What of the creator of Your Fave is Problematic? In 2021, she identified herself as Liat Kaplan, and wrote a short piece for The New York Times about the blog, and her mental state while running it. Her sister had recently died in a rural hospital after a bus crash; she took time out of school to grieve, but the blog, and the work of unmasking celebrities for their wrongdoings, begun to consume her. “Who was I to lump together known misogynists with people who got tattoos in languages they didn’t speak?” she writes. “I just wanted to see someone face consequences; no one who’d hurt me ever had.”

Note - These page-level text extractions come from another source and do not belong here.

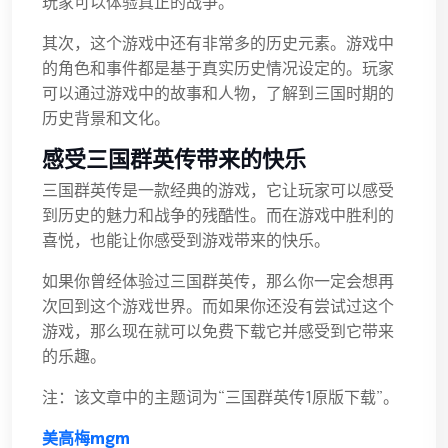
玩家可以体验真正的战争。
其次，这个游戏中还有非常多的历史元素。游戏中
的角色和事件都是基于真实历史情况设定的。玩家
可以通过游戏中的故事和人物，了解到三国时期的
历史背景和文化。
感受三国群英传带来的快乐
三国群英传是一款经典的游戏，它让玩家可以感受
到历史的魅力和战争的残酷性。而在游戏中胜利的
喜悦，也能让你感受到游戏带来的快乐。
如果你曾经体验过三国群英传，那么你一定会想再
次回到这个游戏世界。而如果你还没有尝试过这个
游戏，那么现在就可以免费下载它并感受到它带来
的乐趣。
注：该文章中的主题词为“三国群英传1原版下载”。
美高梅mgm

Kaplan appears ashamed and regretful, both of her own actions on Your Fave is Problematic and of the strange, outsize cultural impact they’ve had, both as a precursor to MeToo, and as fuel for the still-raging right-wing backlash against ‘wokeism’. To her, the blog now seems like “vengeful public shaming”. “I was angered by hypocrisy and cruelty,” she says; “what I did about it was apply a level of scrutiny that left no room for error.”
I agree with her - but I wonder whether at the same time, we should take what people say at face value. I think we should listen beyond the irony. When Matty Healy sings, “Because I’m a racist,” what if we just believed him? Why are we so desperate not to? To me, art is about seeing the humanity in all of us; about knowing that each and every person you come across has a soul as heavy as yours. Art that rejects this, even in the interest of provocation or social satire, leaves me feeling cold and queasy. After all - in the words of Morrissey himself - it’s so easy to laugh, it’s so easy to hate. It takes strength to be gentle and kind.
What about art that's leaving the message unsaid so as to allow the audience to do the working out, reinforcing and making stronger the idea they draw from it?
Fantastic read.
I missed the essay by the "your fave is problematic" creator, but love how you framed your piece with it. I remember that blog's heyday so well. I'm not surprised to find out the creator was trying to find certainty and justice. That kind of tragedy has such a grip on the psyche. I've certainly gone through phases of being obsessed with justice followed by apathy and choices I regret that don't align with my values, and then beginning all over again. The challenge is returning to compassion and kindness.